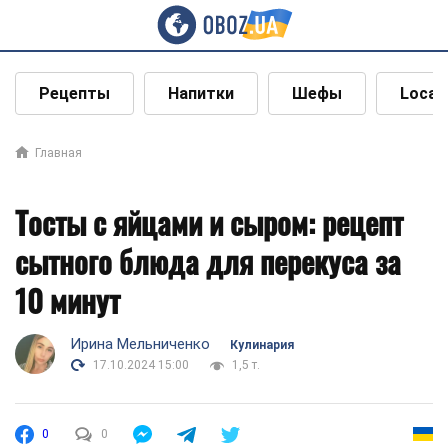
Рецепты
Напитки
Шефы
Local
Главная
Тосты с яйцами и сыром: рецепт
сытного блюда для перекуса за
10 минут
Ирина Мельниченко
Кулинария
17.10.2024 15:00
1,5 т.
0
0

## What you are asked to do
Set down the records exactly, without the pictures.

## Response
Рецепты
Напитки
Шефы
Local
Главная
Тосты с яйцами и сыром: рецепт
сытного блюда для перекуса за
10 минут
Ирина Мельниченко
Кулинария
17.10.2024 15:00
1,5 т.
0
0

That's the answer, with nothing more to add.